Ye, it's a bit of a different paradigm from what I'm used to (all of the static Create functions were weird to me) but it's kinda grown on me
template<typename T>
class MyClass {
T* Thing = nullptr;
[[nodiscard]] constexpr auto operator*() const noexcept -> T& { return *Thing; }
};
Question for the C++ spec experts, would this operator automatically switch between returning T& and const T& depending on the const-ness of the class?
Or do I need a separate declaration for both?
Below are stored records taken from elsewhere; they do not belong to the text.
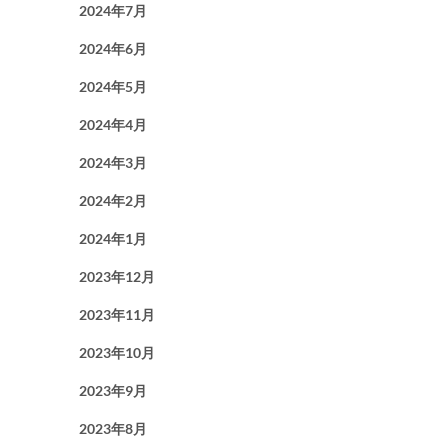
2024年7月
2024年6月
2024年5月
2024年4月
2024年3月
2024年2月
2024年1月
2023年12月
2023年11月
2023年10月
2023年9月
2023年8月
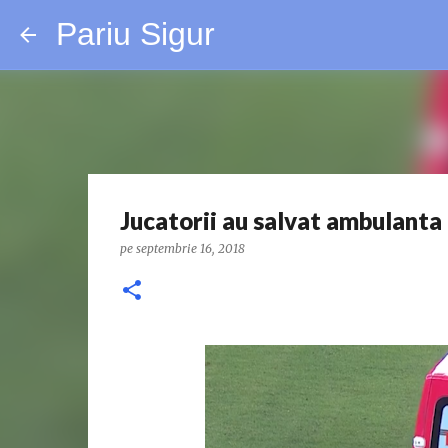
Pariu Sigur
Jucatorii au salvat ambulanta
pe
septembrie 16, 2018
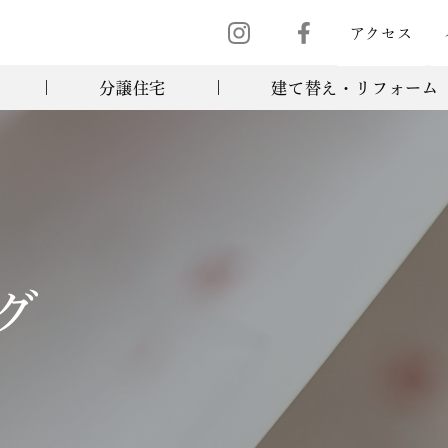
アクセス
分譲住宅
建て替え・リフォーム
グ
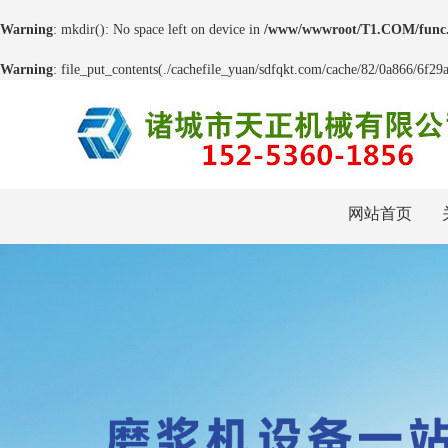
Warning
: mkdir(): No space left on device in
/www/wwwroot/T1.COM/func
Warning
: file_put_contents(./cachefile_yuan/sdfqkt.com/cache/82/0a866/6f29a.
网站首页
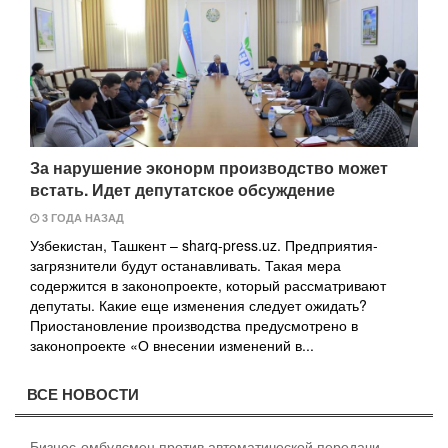
За нарушение эконорм производство может
встать. Идет депутатское обсуждение
3 ГОДА НАЗАД
Узбекистан, Ташкент – sharq-press.uz. Предприятия-
загрязнители будут останавливать. Такая мера
содержится в законопроекте, который рассматривают
депутаты. Какие еще изменения следует ожидать?
Приостановление производства предусмотрено в
законопроекте «О внесении изменений в...
ВСЕ НОВОСТИ
Бизнес-омбудсмен против автоматической передачи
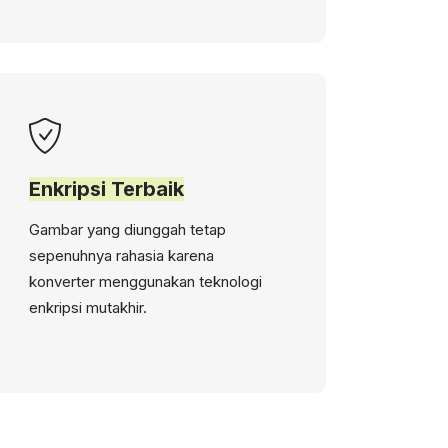
Enkripsi Terbaik
Gambar yang diunggah tetap
sepenuhnya rahasia karena
konverter menggunakan teknologi
enkripsi mutakhir.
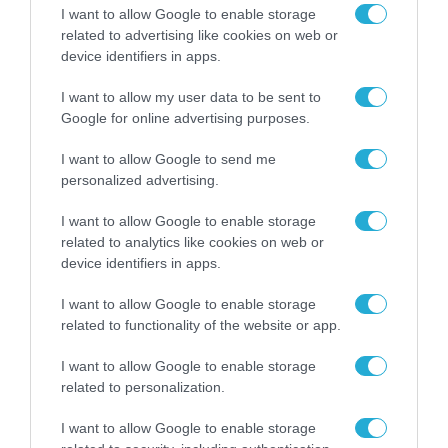
I want to allow Google to enable storage
related to advertising like cookies on web or
ΕΠΙΧΕΙΡΗΣΕΙΣ
device identifiers in apps.
I want to allow my user data to be sent to
Google for online advertising purposes.
I want to allow Google to send me
personalized advertising.
I want to allow Google to enable storage
related to analytics like cookies on web or
device identifiers in apps.
I want to allow Google to enable storage
related to functionality of the website or app.
ΤΗΛΕΠΙΚΟΙΝΩΝΙΕΣ
Η COSMOTE TELEKOM στους “Europe’s
I want to allow Google to enable storage
related to personalization.
Climate Leaders” των Financial Times για
4η συνεχόμενη χρονιά
I want to allow Google to enable storage
31.07.2026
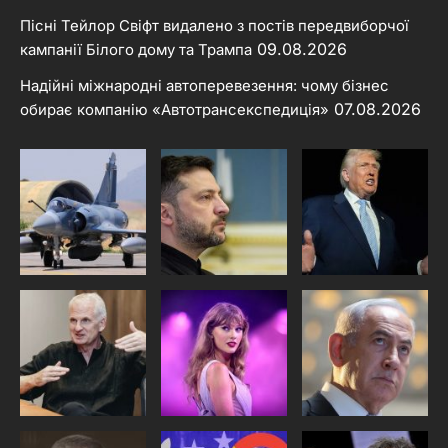
Пісні Тейлор Свіфт видалено з постів передвиборчої
09.08.2026
кампанії Білого дому та Трампа
Надійні міжнародні автоперевезення: чому бізнес
07.08.2026
обирає компанію «Автотрансекспедиція»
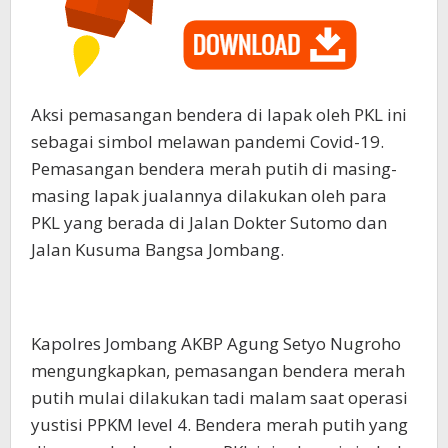
Aksi pemasangan bendera di lapak oleh PKL ini
sebagai simbol melawan pandemi Covid-19.
Pemasangan bendera merah putih di masing-
masing lapak jualannya dilakukan oleh para
PKL yang berada di Jalan Dokter Sutomo dan
Jalan Kusuma Bangsa Jombang.
Kapolres Jombang AKBP Agung Setyo Nugroho
mengungkapkan, pemasangan bendera merah
putih mulai dilakukan tadi malam saat operasi
yustisi PPKM level 4. Bendera merah putih yang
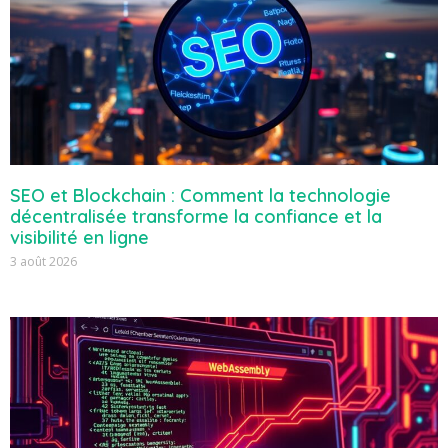
SEO et Blockchain : Comment la technologie
décentralisée transforme la confiance et la
visibilité en ligne
3 août 2026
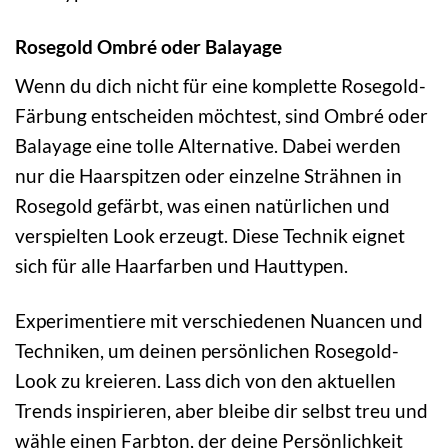
Rosegold Ombré oder Balayage
Wenn du dich nicht für eine komplette Rosegold-
Färbung entscheiden möchtest, sind Ombré oder
Balayage eine tolle Alternative. Dabei werden
nur die Haarspitzen oder einzelne Strähnen in
Rosegold gefärbt, was einen natürlichen und
verspielten Look erzeugt. Diese Technik eignet
sich für alle Haarfarben und Hauttypen.
Experimentiere mit verschiedenen Nuancen und
Techniken, um deinen persönlichen Rosegold-
Look zu kreieren. Lass dich von den aktuellen
Trends inspirieren, aber bleibe dir selbst treu und
wähle einen Farbton, der deine Persönlichkeit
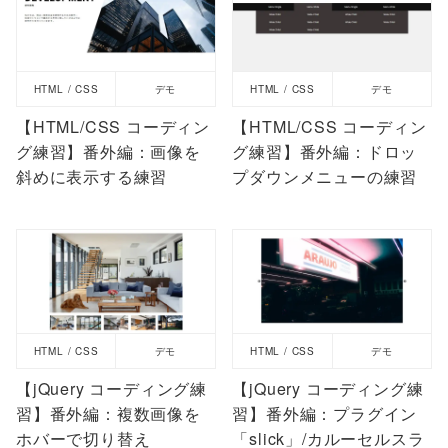
HTML / CSS
デモ
HTML / CSS
デモ
【HTML/CSS コーディン
【HTML/CSS コーディン
グ練習】番外編：画像を
グ練習】番外編：ドロッ
斜めに表示する練習
プダウンメニューの練習
HTML / CSS
デモ
HTML / CSS
デモ
【jQuery コーディング練
【jQuery コーディング練
習】番外編：複数画像を
習】番外編：プラグイン
ホバーで切り替え
「slick」/カルーセルスラ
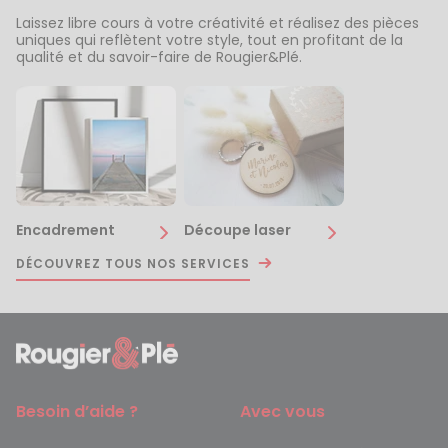
Laissez libre cours à votre créativité et réalisez des pièces
uniques qui reflètent votre style, tout en profitant de la
qualité et du savoir-faire de Rougier&Plé.
Encadrement
Découpe laser
DÉCOUVREZ TOUS NOS SERVICES
Besoin d’aide ?
Avec vous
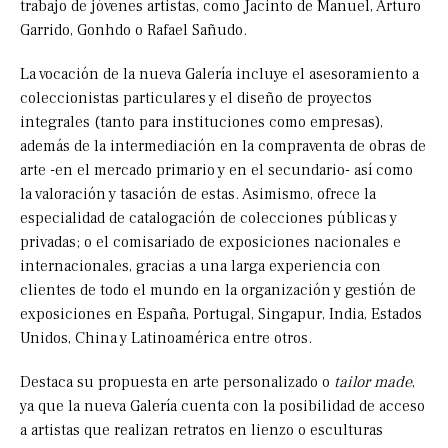
trabajo de jóvenes artistas, como Jacinto de Manuel, Arturo
Garrido, Gonhdo o Rafael Sañudo.
La vocación de la nueva Galería incluye el asesoramiento a
coleccionistas particulares y el diseño de proyectos
integrales (tanto para instituciones como empresas),
además de la intermediación en la compraventa de obras de
arte -en el mercado primario y en el secundario- así como
la valoración y tasación de estas. Asimismo, ofrece la
especialidad de catalogación de colecciones públicas y
privadas; o el comisariado de exposiciones nacionales e
internacionales, gracias a una larga experiencia con
clientes de todo el mundo en la organización y gestión de
exposiciones en España, Portugal, Singapur, India, Estados
Unidos, China y Latinoamérica entre otros.
Destaca su propuesta en arte personalizado o
tailor made
,
ya que la nueva Galería cuenta con la posibilidad de acceso
a artistas que realizan retratos en lienzo o esculturas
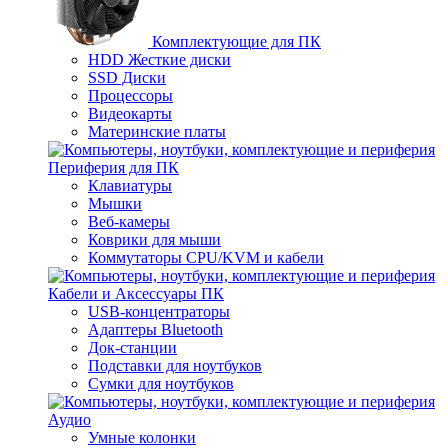
Комплектующие для ПК
HDD Жесткие диски
SSD Диски
Процессоры
Видеокарты
Материнские платы
Периферия для ПК
Клавиатуры
Мышки
Веб-камеры
Коврики для мыши
Коммутаторы CPU/KVM и кабели
Кабели и Аксессуары ПК
USB-концентраторы
Адаптеры Bluetooth
Док-станции
Подставки для ноутбуков
Сумки для ноутбуков
Аудио
Умные колонки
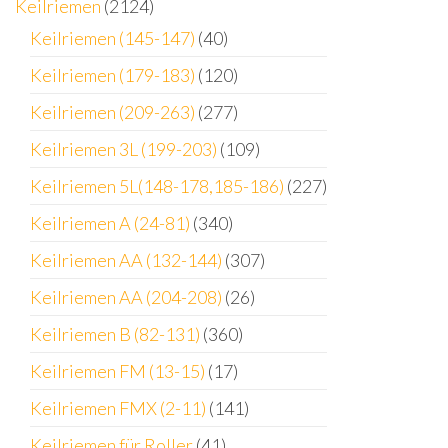
Keilriemen
(2124)
Keilriemen (145-147)
(40)
Keilriemen (179-183)
(120)
Keilriemen (209-263)
(277)
Keilriemen 3L (199-203)
(109)
Keilriemen 5L(148-178,185-186)
(227)
Keilriemen A (24-81)
(340)
Keilriemen AA (132-144)
(307)
Keilriemen AA (204-208)
(26)
Keilriemen B (82-131)
(360)
Keilriemen FM (13-15)
(17)
Keilriemen FMX (2-11)
(141)
Keilriemen für Roller
(41)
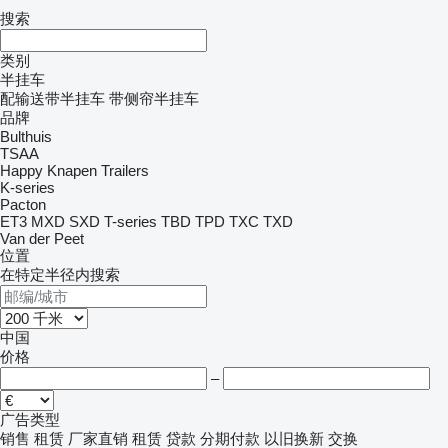
搜索
类别
半挂车
配输送带半挂车
带侧帘半挂车
品牌
Bulthuis
TSAA
Happy
Knapen Trailers
K-series
Pacton
ET3
MXD
SXD
T-series
TBD
TPD
TXC
TXD
Van der Peet
位置
在特定半径内搜索
中国
价格
–
广告类型
销售
租赁
厂家直销
租赁
贷款
分期付款
以旧换新
交换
I feel like using decltype(auto) would make it just return a copy though
auto may drop cv qualifiers i read somewhere few weeks ago when i was wondering what decltype was
decltype(auto) preserves that and reference-ness
<source>:16:24: error: static assertion failed
16 | static_assert(std::is_same_v<decltype(*c2), const int&>);
rip
decltype(auto) doesn't save it either
shiat
guess I do need separate definitions
interestingly I am wrong about this one though, decltype(auto) does make it return T& and not just T
if I don't have a postfix return type at all it does return T, interesting
returning auto is always returning value
LUNA_NODISCARD constexpr auto Get() noexcept -> T*;
LUNA_NODISCARD constexpr auto Get() const noexcept -> const T*;
LUNA_NODISCARD constexpr auto operator*() noexcept -> T&;
LUNA_NODISCARD constexpr auto operator*() const noexcept -> const T&;
LUNA_NODISCARD constexpr auto operator->() noexcept -> T*;
LUNA_NODISCARD constexpr auto operator->() const noexcept -> const T*;
mildly annoying but oh well
you'd do auto& for ref
why is that different from returning decltype(auto) tho
oooh
decltype(auto) forwards whatever is returned by the function
and forwarding is always done by ref?
or does the builtin dereference operator just return references
not sure
probably builtin dereference returns lvalue reference
you can get rid of it with std::remove_reference
int* a;
static_assert(std::is_same_v<decltype(*a), int&>);
looks like dereferencing a pointer just gives a reference, TIL
never had to think about these kinds of semantics before
about this question itself, probably not, because T* is not a pointer to const T, so when you dereference it, it's not const
class being const would mean that the member is a const pointer to non const T
though if T is const T then it should work I think
I am ignorant, is const not just a compile time signal to the compiler to error on attempts to write to something?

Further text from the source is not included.